* [Try it]: Write out the data word for word, taking care that no picture is carried over.

* [Dataset content]:

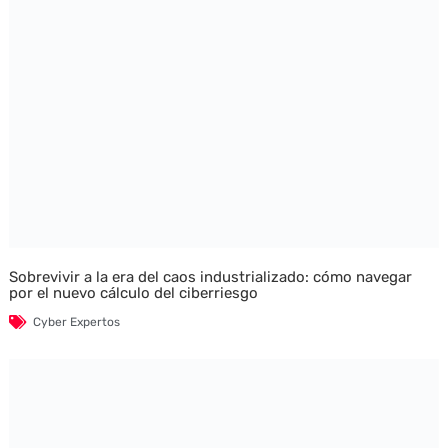
Sobrevivir a la era del caos industrializado: cómo navegar
por el nuevo cálculo del ciberriesgo
Cyber Expertos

* [Solution to the exercise]:
Sobrevivir a la era del caos industrializado: cómo navegar
por el nuevo cálculo del ciberriesgo
Cyber Expertos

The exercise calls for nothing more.